# Forum Other Languages All other languages Chinese  Learning material: Mandarin and Cantonese

## brett

Ni hao, ren3. Pile in the names of your Chinese learning utensils here, if you think they warrant a mention, giving reasons to their credits and discredits, qing3. Xie xie. Jiao4 wo3 Brett (if you need to call me at all). 
I'm impressed with "Colloquial Chinese: complete course for beginners" by Kan Qian. Publisher: Routledge.(Mandarin).
 I've only begun, so I can't account for its ability to cappture subtleties. But it is very nicely organized. You get an introduction to the pinyin pronunciation. Only the exercises toward the end of the book introduce characters. It contains two cassettes AND two cd's (the newer edition does), same content though. So, I enjoy that versatility. The exercises are easy to follow, and a vocabulary list is run through on the recording first before you here the conversations. Its price is reasonably good for what it is (in Australia, at least). They don't speak to quickly in the early exercises, either. The speakers speak clearly, and of course have both male and female speakers.  
Oxford Starter Chinese Dictionary:
 Most definitely better for a beginner than a straight forward Chinese Pinyin/English dictionary. It give context to the words via sentences. Colour font breaks things up, easier on the eye. It has a section on how to write characters (ie. which stroke to do first. And, how many strokes a character has. Because it effects how to find them in dictionaries if you don't know the word's pinyin. Though, I've still not learnt how to do it). It addresses grammar and measure words well. So, it's vastly better than a regular dictionary if you're learning on your own and don't have a teacher to tell you what the heck you're supposed to be doing. 
Wo3 xie3 wan2 xian4zai4.

----------


## waxwing

> Jiao4 wo3 Brett

 Don't you have to say "wo jiao Brett"? I thought the word order was strict like that ? 
Anyway I think "Practical Chinese Reader" is pretty good ... but I should tell you after I've studied more than 6 chapters  ::

----------


## brett

My limited knowledge tells me word order is strict, like you said.

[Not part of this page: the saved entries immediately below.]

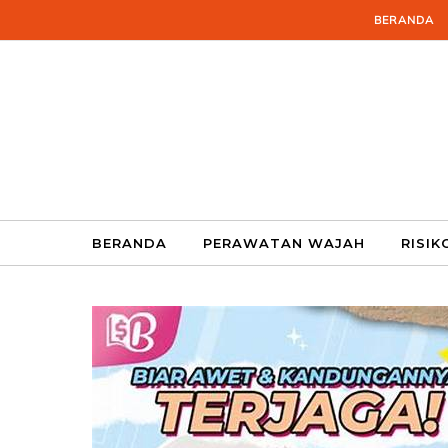
Skip to content
BERANDA
BERANDA
PERAWATAN WAJAH
RISIK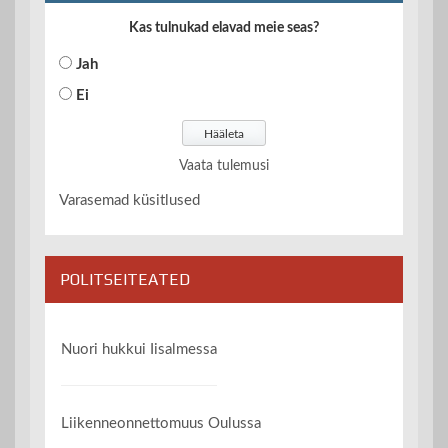
Kas tulnukad elavad meie seas?
Jah
Ei
Vaata tulemusi
Varasemad küsitlused
POLITSEITEATED
Nuori hukkui Iisalmessa
Liikenneonnettomuus Oulussa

Except, I was saying "Call me Brett" as opposed to "I am called/my name is Brett". I was using _imperative_ word order. I suppose word order is how Chinese makes a sentence into imperative.
In the first exercise in my book, it used that word order. Their example;
"Jiao4 wo3 David ba". - Please call me David. ('ba' being the less emphatic 'please').
And I think because it's _imperative_ usage, you don't need 'ni3' ("ni3 jiao4 wo3 Brett"). The book I have is called _Colloquial_ Chinese, so I'm not sure whether technically you're supposed to omit the 'ni3'.

----------


## waxwing

понятно.
I haven't studied the imperative, so I can't comment.

----------


## Pravit

I'm no Chinese expert myself, but some comments:
nǐhǎo r

----------


## brett

> понятно.
> I haven't studied the imperative, so I can't comment.

 I haven't studied imperative as a whole either, but that particular example of that word order was in my very first (and only) exercise. But, I'd not dare to actually give you advice on imperative sentences, in general. You'd be silly to listen without a grain of salt handy.  ::   
I only used "Qing - please" there because my sentence was in English. I'm aware of "ba" being the sentence closer translation of 'please'.  Can it fit into the middle of sentences aswell? 
"Ba" is a supplemental usage. Not meaningful on its own. It requires a sentence, I think. "Qing" doesn't. 
- wo3 xie3 wan2 xian4zai4. If it is even an acceptable choice of words in the first place, I guess I'd word-order it "Xian4zai4 wo3 wan2 xie3" then? I know it is at very least cultural, using time reference first. But is it grammatically relevant, or merely culturally common? Because the main point is that the 'important' information is to be placed first. So, maybe it depends on the importance of the time reference. If you wanted to emphasize that "No, it was the *shops* that I went to at 6 o'clock (as opposed to the *house*)", I'd assume that then, the time reference would not be at the beginning. But most sentences refering to time do place at least equal importance on the time. eg "We're going to *the cinema* at *6 o'clock*"- in which case the the time reference would go first purely based on grammar pattern.

----------


## Pravit

The reference to time always comes first, it's just the way it is. It's true Chinese is a topic-oriented language but it's either (time) SVO or S (time) VO , I think. I would say something like 我写完了, no need for "now", I think. About "qing" it's kind of a verb, so you use it when asking people to do things.    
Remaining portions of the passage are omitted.